Your article ("Minimum Wage Push" April 10) describes the plight of Bridget Highkin. Ms. Highkin is a 25-year-old mother of two, who because of the slow economy has seen her restaurant waitress pay decrease significantly. She now lives with her mother and relies on food stamps and child and health care subsidies. Shouldn't Ms. Highkin have qualified for the earned income tax credit? Her sons are 4 and 6. Therefore Ms. Highkin had two children by 21. The article does not mention the father(s) of her children. Shouldn't the children's father(s) and for that matter the father(s)'s parents contribute to the children's well being? What about Ms. Highkin's father contributing to the welfare of his daughter and his grandchildren?

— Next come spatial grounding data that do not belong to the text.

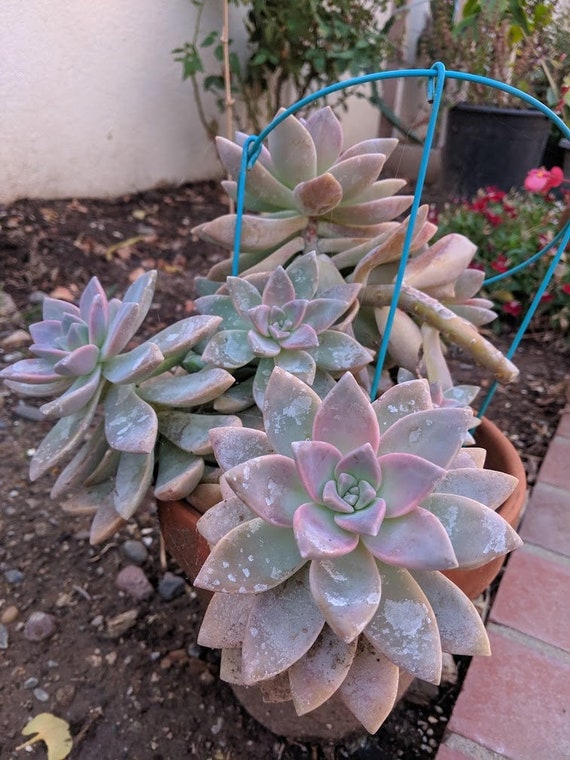 Locate an element on the screen. Image resolution: width=570 pixels, height=760 pixels. flower pot is located at coordinates (185, 526). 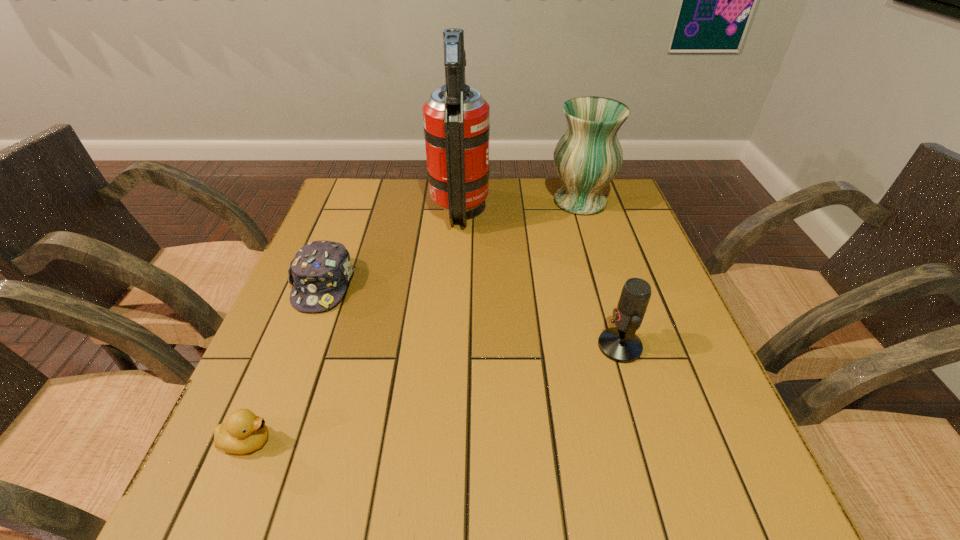 Find the location of a particular element. The height and width of the screenshot is (540, 960). blank space located 0.240m on the side of the third tallest object with the red ring is located at coordinates (483, 346).

This screenshot has width=960, height=540. In order to click on vacant region located on the side of the third tallest object with the red ring in this screenshot , I will do `click(468, 346)`.

Locate an element on the screen. This screenshot has width=960, height=540. free spot located 0.310m on the front-facing side of the headwear is located at coordinates (261, 448).

Where is `free space located on the face of the duckling`? Image resolution: width=960 pixels, height=540 pixels. free space located on the face of the duckling is located at coordinates (501, 441).

Where is `fire extinguisher located in the far edge section of the desktop`? fire extinguisher located in the far edge section of the desktop is located at coordinates (456, 118).

I want to click on vase that is at the far edge, so click(588, 156).

Where is `headwear that is at the left edge`? headwear that is at the left edge is located at coordinates (319, 273).

Locate an element on the screen. This screenshot has width=960, height=540. duckling present at the left edge is located at coordinates (244, 432).

What are the coordinates of `vase present at the right edge` in the screenshot? It's located at (588, 156).

Find the location of a particular element. This screenshot has height=540, width=960. microphone situated at the right edge is located at coordinates (620, 344). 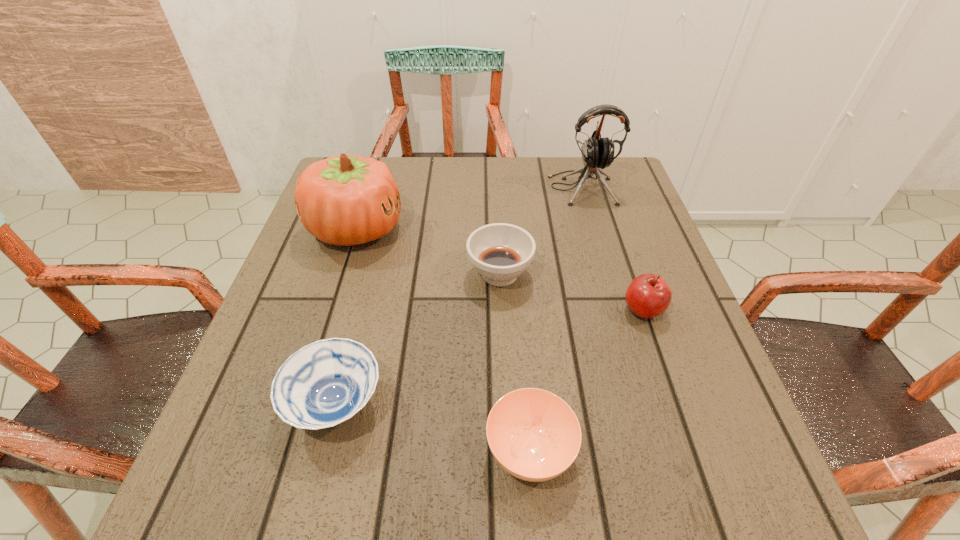 At what (x,y) coordinates should I click in order to perform the action: click on earphone present at the far edge. Please return your answer as a coordinate pair (x, y). The width and height of the screenshot is (960, 540). Looking at the image, I should click on (597, 152).

The height and width of the screenshot is (540, 960). Find the location of `pumpkin positioned at the far edge`. pumpkin positioned at the far edge is located at coordinates (345, 200).

Where is `object located in the near edge section of the desktop`? The image size is (960, 540). object located in the near edge section of the desktop is located at coordinates (534, 435).

Where is `pumpkin situated at the left edge`? pumpkin situated at the left edge is located at coordinates (345, 200).

You are a GUI agent. You are given a task and a screenshot of the screen. Output one action in this format:
    pyautogui.click(x=<x>, y=<y>)
    Task: Click on the soup bowl at the left edge
    
    Given the screenshot: What is the action you would take?
    pyautogui.click(x=325, y=383)

Locate an element on the screen. earphone positioned at the right edge is located at coordinates click(597, 152).

The image size is (960, 540). What are the coordinates of `apple at the right edge` in the screenshot? It's located at (648, 295).

You are a GUI agent. You are given a task and a screenshot of the screen. Output one action in this format:
    pyautogui.click(x=<x>, y=<y>)
    Task: Click on the object that is at the far left corner
    
    Given the screenshot: What is the action you would take?
    pyautogui.click(x=345, y=200)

Unfortunately today's society "saints" the single mother and discourages and absolves fathers of any emotional or financial responsibility to their children and their children's mother. Not to worry, the beneficent government (taxpayers) will stand in for fathers.
Further, shouldn't individuals who can afford to eat at restaurants be encouraged to do so in order for waitresses and other staff to be self-supportive? I believe in one of her broadcasts Oprah Winfrey told her audience to save money by not eating at restaurants that night. Gee, discouraging restaurant goers is great news for restaurant owners and their employees like Ms. Highkin. Also for the food suppliers, truckers, et al.
The article also quotes Jen Kern, "It doesn't cost taxpayers anything." Save this article for when the public sector unions cite the new minimum wage when demanding increased wages. Their workers will have to get at least whatever is the minimum wage increase is. your article $2.50/hour. Or wouldn't their members be losing spending power?